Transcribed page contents
* * * * * * *

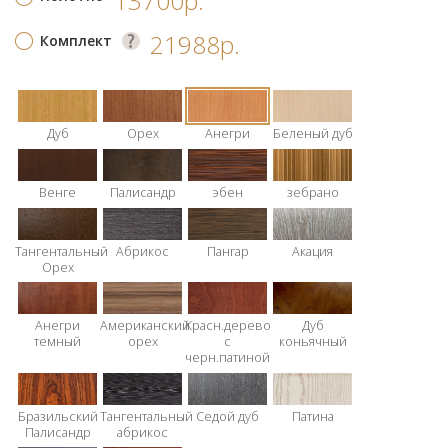
13700р.
21988р.
Комплект
Дуб
Орех
Анегри
Беленый дуб
Венге
Палисандр
эбен
зебрано
Тангентальный
Абрикос
Пангар
Акация
Орех
Анегри
Американский
Красн.дерево
Дуб
темный
орех
с
коньячный
черн.патиной
Бразильский
Тангентальный
Седой дуб
Патина
Палисандр
абрикос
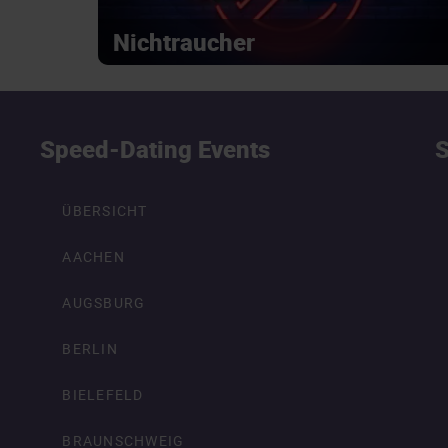
Nichtraucher
Speed-Dating Events
S
ÜBERSICHT
AACHEN
AUGSBURG
BERLIN
BIELEFELD
BRAUNSCHWEIG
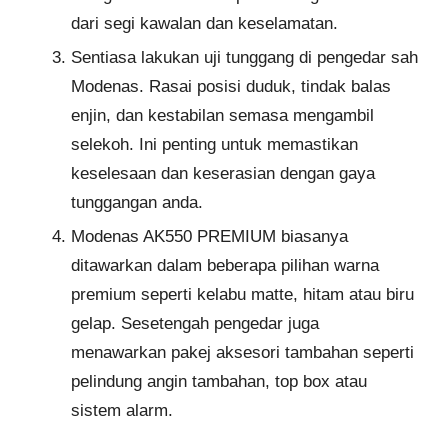
dari segi kawalan dan keselamatan.
Sentiasa lakukan uji tunggang di pengedar sah
Modenas. Rasai posisi duduk, tindak balas
enjin, dan kestabilan semasa mengambil
selekoh. Ini penting untuk memastikan
keselesaan dan keserasian dengan gaya
tunggangan anda.
Modenas AK550 PREMIUM biasanya
ditawarkan dalam beberapa pilihan warna
premium seperti kelabu matte, hitam atau biru
gelap. Sesetengah pengedar juga
menawarkan pakej aksesori tambahan seperti
pelindung angin tambahan, top box atau
sistem alarm.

* * * * * * *

=== Directions for this task ===
I would like the exact lines from the data above, starting with the one that holds "Бразильский" and going on through the one that holds "Modenas AK550 PREMIUM biasanya", without the pictures.

=== Solved exercise ===
Бразильский
Тангентальный
Седой дуб
Патина
Палисандр
абрикос
Nichtraucher
Speed-Dating Events
S
ÜBERSICHT
AACHEN
AUGSBURG
BERLIN
BIELEFELD
BRAUNSCHWEIG
dari segi kawalan dan keselamatan.
Sentiasa lakukan uji tunggang di pengedar sah
Modenas. Rasai posisi duduk, tindak balas
enjin, dan kestabilan semasa mengambil
selekoh. Ini penting untuk memastikan
keselesaan dan keserasian dengan gaya
tunggangan anda.
Modenas AK550 PREMIUM biasanya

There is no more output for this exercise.